__Problem to work on__. Using the records below, write out only the lines from the line containing "has appointed Fort" up to and including the line containing "The suspects are youths and can", exactly, with no pictures.

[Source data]
_____

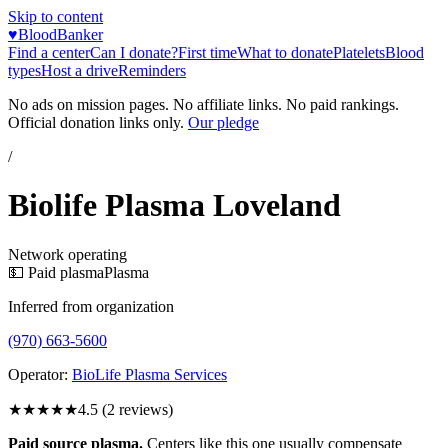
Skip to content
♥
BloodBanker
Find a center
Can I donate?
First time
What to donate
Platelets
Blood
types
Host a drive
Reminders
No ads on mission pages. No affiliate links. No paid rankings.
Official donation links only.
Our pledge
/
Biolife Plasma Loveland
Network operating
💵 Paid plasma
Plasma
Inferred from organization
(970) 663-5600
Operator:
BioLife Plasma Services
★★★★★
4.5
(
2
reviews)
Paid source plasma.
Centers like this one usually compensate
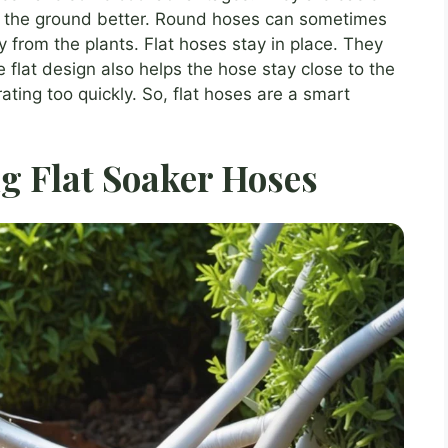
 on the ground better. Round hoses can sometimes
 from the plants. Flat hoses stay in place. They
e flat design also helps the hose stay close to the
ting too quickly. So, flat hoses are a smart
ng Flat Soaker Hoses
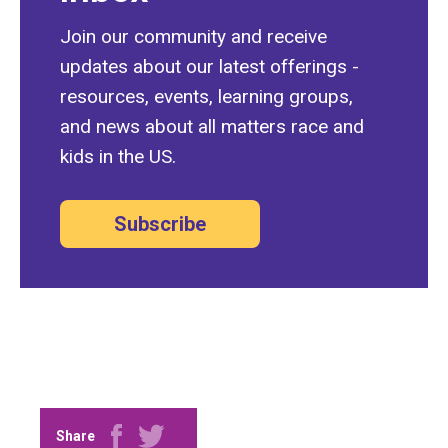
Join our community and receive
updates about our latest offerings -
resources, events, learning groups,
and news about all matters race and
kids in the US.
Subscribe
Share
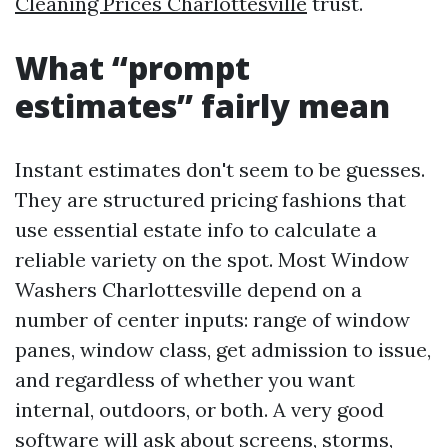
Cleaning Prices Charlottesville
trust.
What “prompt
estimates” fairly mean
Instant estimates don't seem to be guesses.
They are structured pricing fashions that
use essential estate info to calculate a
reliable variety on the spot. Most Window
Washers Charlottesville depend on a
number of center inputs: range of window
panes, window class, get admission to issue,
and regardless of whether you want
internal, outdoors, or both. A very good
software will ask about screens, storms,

_____

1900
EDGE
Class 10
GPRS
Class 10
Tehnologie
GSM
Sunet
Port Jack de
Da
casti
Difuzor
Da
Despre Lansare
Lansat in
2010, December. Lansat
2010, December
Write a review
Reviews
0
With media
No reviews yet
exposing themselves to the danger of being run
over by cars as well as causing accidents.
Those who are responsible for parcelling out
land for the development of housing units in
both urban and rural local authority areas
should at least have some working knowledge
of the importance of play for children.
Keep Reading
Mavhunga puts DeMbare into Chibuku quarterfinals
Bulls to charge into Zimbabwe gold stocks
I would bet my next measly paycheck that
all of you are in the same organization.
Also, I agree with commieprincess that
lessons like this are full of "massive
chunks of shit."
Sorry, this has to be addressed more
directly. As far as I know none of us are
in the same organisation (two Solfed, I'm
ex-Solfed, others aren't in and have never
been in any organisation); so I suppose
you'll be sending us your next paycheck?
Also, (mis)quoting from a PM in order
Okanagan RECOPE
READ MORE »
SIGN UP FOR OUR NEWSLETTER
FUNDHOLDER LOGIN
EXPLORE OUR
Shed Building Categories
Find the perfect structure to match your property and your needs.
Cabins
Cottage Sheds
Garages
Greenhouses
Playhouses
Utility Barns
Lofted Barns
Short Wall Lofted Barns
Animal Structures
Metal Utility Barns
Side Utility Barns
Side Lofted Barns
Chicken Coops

_____

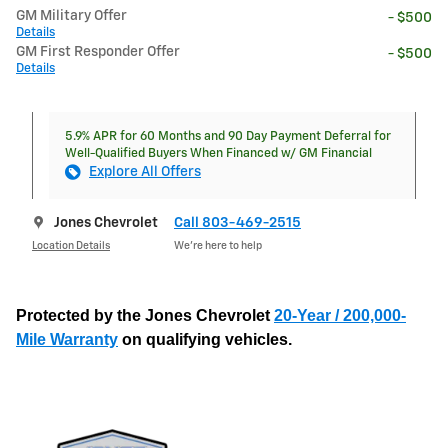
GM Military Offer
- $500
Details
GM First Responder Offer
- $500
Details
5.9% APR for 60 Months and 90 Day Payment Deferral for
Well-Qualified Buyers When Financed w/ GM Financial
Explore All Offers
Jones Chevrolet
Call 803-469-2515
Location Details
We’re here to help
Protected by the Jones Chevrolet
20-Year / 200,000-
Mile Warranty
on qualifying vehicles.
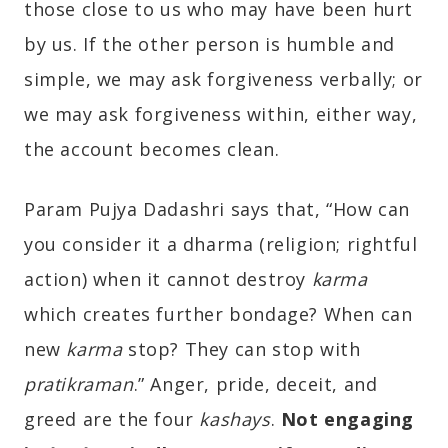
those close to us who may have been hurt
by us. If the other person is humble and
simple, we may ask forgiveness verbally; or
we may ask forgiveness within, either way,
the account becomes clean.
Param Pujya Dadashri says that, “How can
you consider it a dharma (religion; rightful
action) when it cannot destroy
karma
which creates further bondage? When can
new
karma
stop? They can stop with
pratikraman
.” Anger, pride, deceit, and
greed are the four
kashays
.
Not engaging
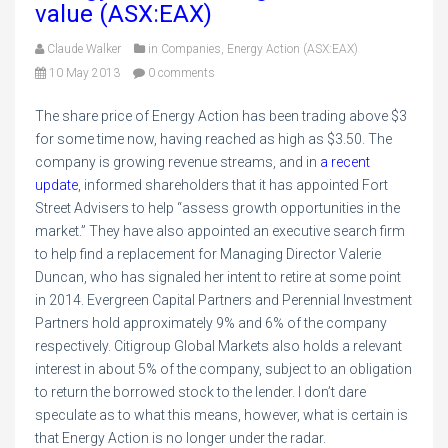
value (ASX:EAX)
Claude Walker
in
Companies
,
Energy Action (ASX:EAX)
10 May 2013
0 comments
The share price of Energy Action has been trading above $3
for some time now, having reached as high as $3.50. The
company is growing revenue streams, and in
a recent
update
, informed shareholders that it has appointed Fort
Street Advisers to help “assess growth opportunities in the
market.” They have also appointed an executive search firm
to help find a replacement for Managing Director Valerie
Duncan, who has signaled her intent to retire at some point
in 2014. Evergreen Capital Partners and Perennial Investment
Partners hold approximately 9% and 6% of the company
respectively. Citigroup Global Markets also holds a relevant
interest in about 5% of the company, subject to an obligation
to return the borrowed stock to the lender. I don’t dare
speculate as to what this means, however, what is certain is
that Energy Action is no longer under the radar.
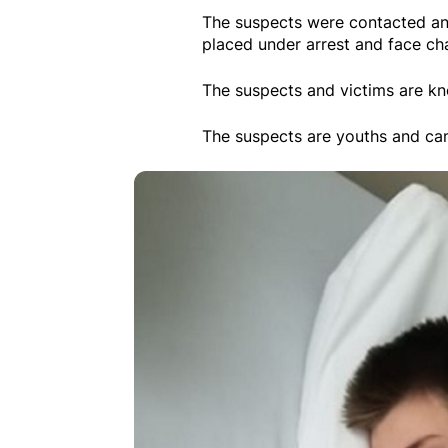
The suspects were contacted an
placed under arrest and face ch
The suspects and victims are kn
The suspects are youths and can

_____

__Reply to the task__.
, informed shareholders that it has appointed Fort
Street Advisers to help “assess growth opportunities in the
market.” They have also appointed an executive search firm
to help find a replacement for Managing Director Valerie
Duncan, who has signaled her intent to retire at some point
in 2014. Evergreen Capital Partners and Perennial Investment
Partners hold approximately 9% and 6% of the company
respectively. Citigroup Global Markets also holds a relevant
interest in about 5% of the company, subject to an obligation
to return the borrowed stock to the lender. I don’t dare
speculate as to what this means, however, what is certain is
that Energy Action is no longer under the radar.
The suspects were contacted an
placed under arrest and face ch
The suspects and victims are kn
The suspects are youths and can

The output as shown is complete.